Our Religious Education lessons reflect the topics in our RE scheme, 'Come and see' as well as the seasons and solemnities of the Church Year, the monthly devotions of the Catholic Church, and the lives of the saints. The children grow in knowledge and understanding of their Catholic faith through a curriculum firmly grounded in the five great themes of the Catechism of the Catholic Church: The Most Holy Trinity, The Incarnation, The Paschal Mystery, The Church, and the Dignity of the Human Person. In our most recent Class Liturgy, we contemplated the Holy Name of Jesus based on Phillipians 2, and prayers to the Holy Name.
We read from our class novel, currently 'The Wind in the Willows' by Kenneth Grahame. Pupils write their reflections there and then or for homework, set on Mondays, Wednesdays and Fridays.
We spend some time studying a Shakespeare play - this year it is 'Macbeth' Pupils are becoming intimately familiar with Alec Guinness' Macbeth and have memorised several of his key speeches including 'Is this a dagger I see before me?'.
From day one we will start to memorise and recite well-loved poetry from Sonnet 29 to 'Matilda', covering a range that includes narrative, lyric and dramatic poetry. Primary age boys and girls have a great facility and unlimited capacity for learning by heart and this intimate internalisation of texts complements our efforts to understand and repsond critically. Pupils do a very great deal of writing, not only in English lessons, but across the curriculum. They are expected to write thoughtfully and intelligently using clear, attractive handwriting, with correct grammar, spelling and punctuation, and coherent text structure.

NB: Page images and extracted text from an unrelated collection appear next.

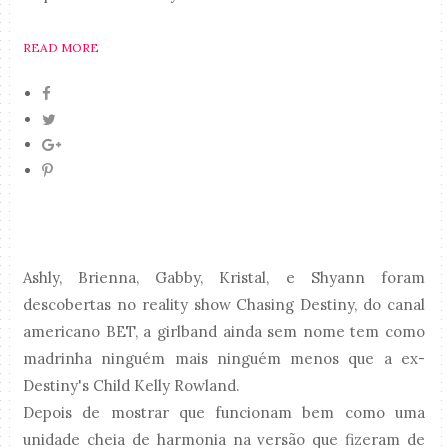
READ MORE
Ashly, Brienna, Gabby, Kristal, e Shyann foram
descobertas no reality show Chasing Destiny, do canal
americano BET, a girlband ainda sem nome tem como
madrinha ninguém mais ninguém menos que a ex-
Destiny's Child Kelly Rowland.
Depois de mostrar que funcionam bem como uma
unidade cheia de harmonia na versão que fizeram de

The study of mathematics gives us a glimpse of some of perfections of Almighty God - His beauty, His power, His infinity. Our daily mathematics lesson, where pupils are streamed by ability, includes mastering key concepts and skills across the range of number, measure, geometry and statisitics. Pupils learn through well-chosen activities that develop and expected to work with an attitude of thoroughness and accuracy, ensuring that their work is both correct and beautiful. Pupils work on mental arithmetic, problem solving and investigation, as well as test practice using the full archive of SATs papers going back to 1995, when SATs were introduced. The teaching of mathematics is enriched by the use of our interactive whiteboard (IWB).
We'll discuss, read and write about our science, history and geography topics, deploying the skills developed in English lessons, not least critical reading and clear, coherent writing.
Pupils illustrate their work across the curriculum ensuring that the quality of work is enhanced by attractive, meaningful presentation; after all truth and beauty go together.
The pupils are fortunate to have an excellent team of other staff to teach other subjects: Mlle Thouvenin for French, Miss Haynes for music, Miss Coady for PE and Miss Tierney for humanities and PSHCE. I would like to extend a special word of thanks to Miss Doody for her work supporting the teaching of English.
Special thanks also to Mrs Billios and Mrs Whaley, our wonderful Teaching Assistants who do so much to support the pupils' learning.